Assignment: Gather every line of the entries that includes the word "mais".

Input material Block Start

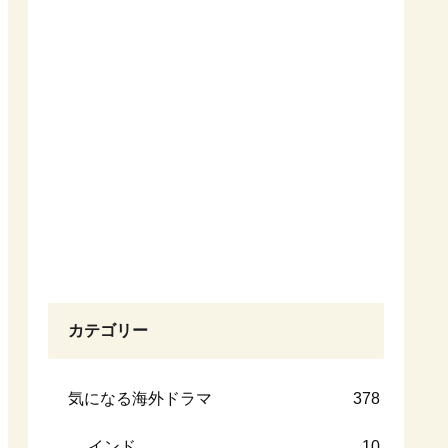
カテゴリー
気になる海外ドラマ
378
インド
10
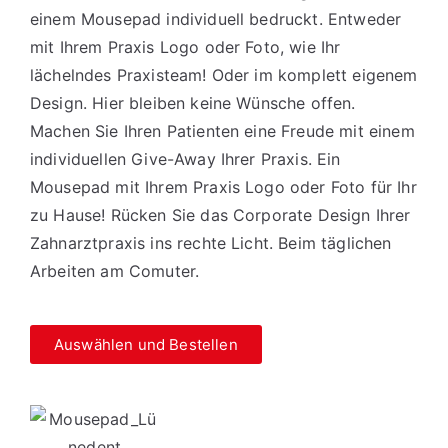
einem Mousepad individuell bedruckt. Entweder
mit Ihrem Praxis Logo oder Foto, wie Ihr
lächelndes Praxisteam! Oder im komplett eigenem
Design. Hier bleiben keine Wünsche offen.
Machen Sie Ihren Patienten eine Freude mit einem
individuellen Give-Away Ihrer Praxis. Ein
Mousepad mit Ihrem Praxis Logo oder Foto für Ihr
zu Hause! Rücken Sie das Corporate Design Ihrer
Zahnarztpraxis ins rechte Licht. Beim täglichen
Arbeiten am Comuter.
Auswählen und Bestellen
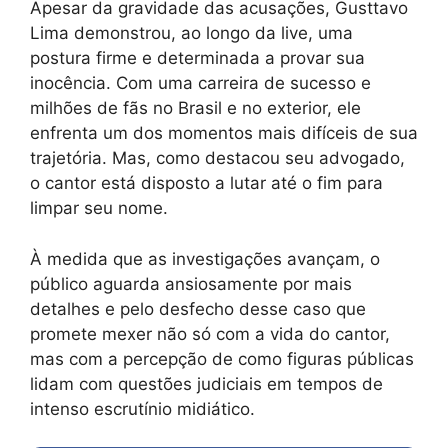
Apesar da gravidade das acusações, Gusttavo
Lima demonstrou, ao longo da live, uma
postura firme e determinada a provar sua
inocência. Com uma carreira de sucesso e
milhões de fãs no Brasil e no exterior, ele
enfrenta um dos momentos mais difíceis de sua
trajetória. Mas, como destacou seu advogado,
o cantor está disposto a lutar até o fim para
limpar seu nome.
À medida que as investigações avançam, o
público aguarda ansiosamente por mais
detalhes e pelo desfecho desse caso que
promete mexer não só com a vida do cantor,
mas com a percepção de como figuras públicas
lidam com questões judiciais em tempos de
intenso escrutínio midiático.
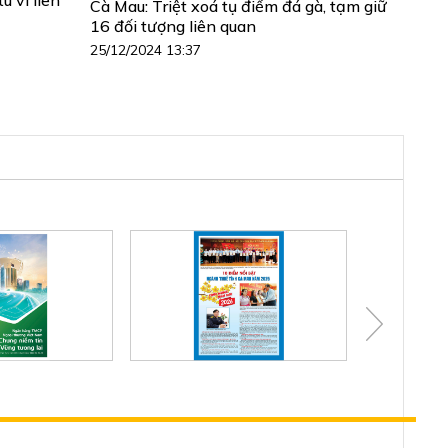
Cà Mau: Triệt xoá tụ điểm đá gà, tạm giữ
16 đối tượng liên quan
25/12/2024 13:37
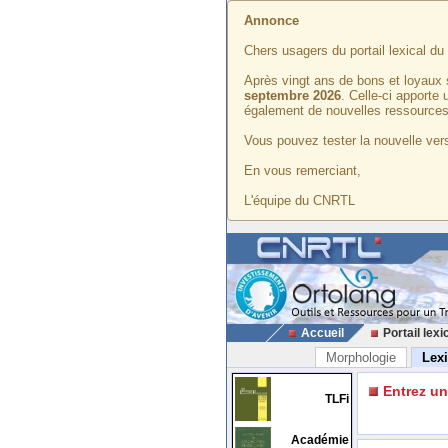
Annonce
Chers usagers du portail lexical d
Après vingt ans de bons et loyaux 
septembre 2026
. Celle-ci apporte
également de nouvelles ressources
Vous pouvez tester la nouvelle vers
En vous remerciant,
L'équipe du CNRTL
Accueil
Portail lexi
Morphologie
Lex
Entrez u
TLFi
Académie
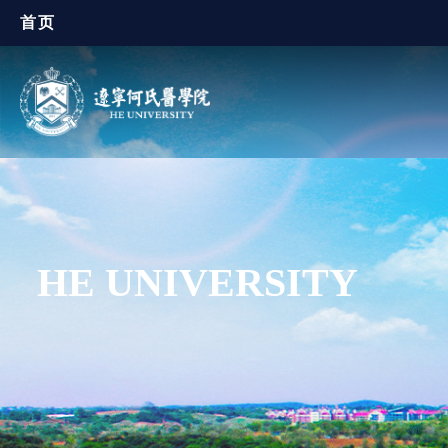
首页
HE UNIVERSITY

Input material Block End

Task output:
enfrenta um dos momentos mais difíceis de sua
público aguarda ansiosamente por mais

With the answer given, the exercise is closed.